Effects on plot scale fluxes via changes in plant biomass
This work suggests that the increase in plant biomass with plant diversity directly increased ecosystem rates of carbon uptake and release. In particular, increasing plant diversity from 1 to 16 species nearly doubled both carbon uptake (GPP) and ecosystem respiration (Re), mirroring the increase in total plant biomass with plant diversity in this experiment (Reich et al. 2012). After accounting for the increase in plant biomass, carbon fluxes remained constant across the gradient of plant diversity. Thus, in the experimental grassland communities at Cedar Creek, standing plant biomass is a good predictor of ecosystem carbon fluxes (see Fig. 1). Our findings are supported by those of Stocker et al. (1999), who reported a linear relationship between the increase in plant biomass and in ecosystem carbon fluxes with increasing plant diversity.

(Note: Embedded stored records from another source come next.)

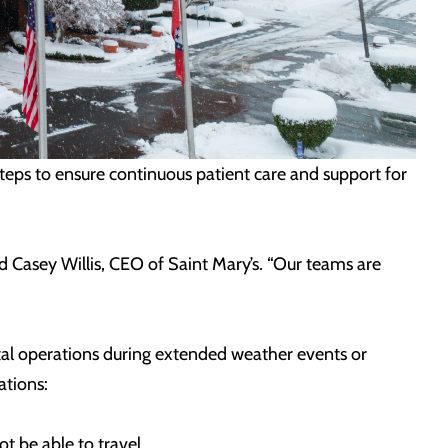
steps to ensure continuous patient care and support for
d Casey Willis, CEO of Saint Mary’s. “Our teams are
pital operations during extended weather events or
ations:
t be able to travel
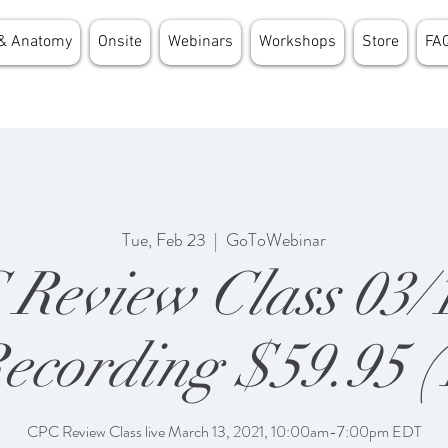
& Anatomy
Onsite
Webinars
Workshops
Store
FA
Tue, Feb 23
  |  
GoToWebinar
Review Class 03/
ecording $59.95 (
CPC Review Class live March 13, 2021, 10:00am-7:00pm EDT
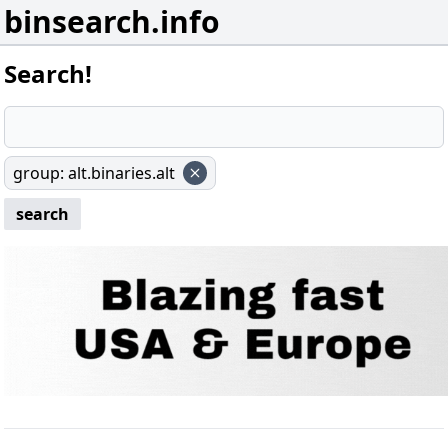
binsearch.info
Search!
group
:
alt.binaries.alt
search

Path analyses suggest that changes in plant biomass in response to heterotroph removal did not contribute significantly to changes in carbon fluxes in this study. Compared to previous studies from this and other experiments at Cedar Creek that have shown that foliar fungi and arthropods strongly suppress plant biomass in these prairies (Mitchell 2003; Seabloom et al. 2017; Kohli et al. 2019), we found that foliar fungi had weakly significant effect and arthropods had no effect on plant biomass in our plots. Perhaps this is because, unlike these multi-year studies, we examined fluxes and biomass in only a subset of the experimental plots and only in a single study year. Thus, it is likely that the overall effects of heterotrophs on instantaneous carbon fluxes reported here underestimate the long-term effects.